Why short business hours help keep a hi-fi shop open
Andy Zimmerman sells a lot of speakers in 14½ hours a week.
He’s kept Saturday Audio Exchange, his Lakeview high-fidelity equipment shop, open no more than three short days a week for 31 years.
“The strange hours are very simple — I had a day job,” says Zimmerman, who started Saturday Audio as a side project in 1982 and never found the need to stay open full time.
In recent years, Zimmerman has been selling amplifiers, stereo sets, turntables and surround sound on Thursday evenings, Saturdays and Sundays. Limited hours save on utilities and wages and have enabled him to hire a cream-of-the-crop staff. “I found people that had great jobs in the industry and paid them a lot of money to show up for one day a week,” he says.
Joe Corona is a representative for a consumer electronics manufacturer who also works Saturdays at the shop. “None of us are on commission,” he says. “We’re here really just to help somebody figure out if we have something that meets their needs and then how to get them the best experience from [it].”

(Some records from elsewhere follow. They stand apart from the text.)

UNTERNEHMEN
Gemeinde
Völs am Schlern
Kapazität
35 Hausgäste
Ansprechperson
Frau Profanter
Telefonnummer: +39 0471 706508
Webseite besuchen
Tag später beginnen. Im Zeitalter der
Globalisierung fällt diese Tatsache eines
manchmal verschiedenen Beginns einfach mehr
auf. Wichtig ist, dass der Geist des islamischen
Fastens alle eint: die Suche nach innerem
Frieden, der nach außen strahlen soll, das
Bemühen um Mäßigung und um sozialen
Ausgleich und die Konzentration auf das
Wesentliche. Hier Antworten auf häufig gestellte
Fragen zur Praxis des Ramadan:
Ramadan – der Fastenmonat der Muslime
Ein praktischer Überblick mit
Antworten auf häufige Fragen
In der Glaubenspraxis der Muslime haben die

In addition, Zimmerman distinguishes Saturday Audio by stocking new and used gear from specialty brands, such as Monitor Audio, Moon and Thiel Audio. “He’s not a general merchandise purveyor, like a Best Buy would be,” says Stephen DeFuria, national sales manager for Thiel and one of Zimmerman’s suppliers. “Andy’s whole position is centered around the rendering of music in the best possible way, and there aren’t many competitors.”

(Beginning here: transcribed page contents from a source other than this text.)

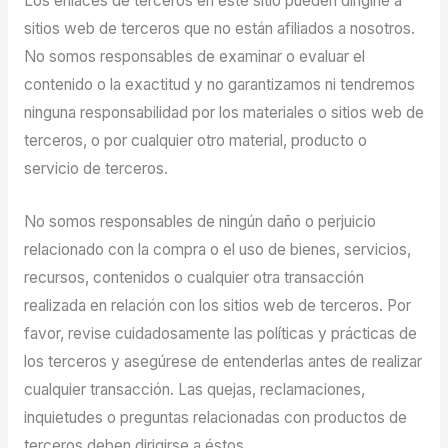
Los enlaces de terceros en este sitio pueden dirigirle a
sitios web de terceros que no están afiliados a nosotros.
No somos responsables de examinar o evaluar el
contenido o la exactitud y no garantizamos ni tendremos
ninguna responsabilidad por los materiales o sitios web de
terceros, o por cualquier otro material, producto o
servicio de terceros.
No somos responsables de ningún daño o perjuicio
relacionado con la compra o el uso de bienes, servicios,
recursos, contenidos o cualquier otra transacción
realizada en relación con los sitios web de terceros. Por
favor, revise cuidadosamente las políticas y prácticas de
los terceros y asegúrese de entenderlas antes de realizar
cualquier transacción. Las quejas, reclamaciones,
inquietudes o preguntas relacionadas con productos de
terceros deben dirigirse a éstos.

Though the showroom is only open three days — Zimmerman takes appointments and fills online orders throughout the week — Saturday Audio is in the top 20 percent of DeFuria’s dealers and is expected to make the top 10 percent this year. “The advantage I think that he has is being open three days a week,” DeFuria says. “[It] creates a call to action for his customers.”
Chicago retail consultant John Melaniphy isn’t surprised that limited hours haven’t hindered the audio retailer. Hard goods like hi-fi equipment depend less on foot traffic and impulse buys, so weekend hours work for many shoppers. “They’ve got a great business model. It’s hard for other people to emulate it because they’re so specialized,” Melaniphy says.
And though discerning customers and high-quality brands separate Saturday Audio from big-box stores, competition remains with Chicago’s other independent audio stores, Audio Consultants and ProMusica.
“In some respects they are competing for the same group, but at the same time, I would like to think that there’s enough [business], given that there’s only three of them,” says Benj Kanters, associate professor at Columbia College Chicago.
Melaniphy thinks that the part-time hours give Saturday Audio a leg up on those competitors, both of which are open Tuesday through Saturday.
“I think Tuesday’s a dead day,” Melaniphy says. “Even Wednesday, depending upon your business in that industry. I think they’re [Audio Consultants and ProMusica] staying open for the convenience of the customer. But I think they could go to the other model quite easily.”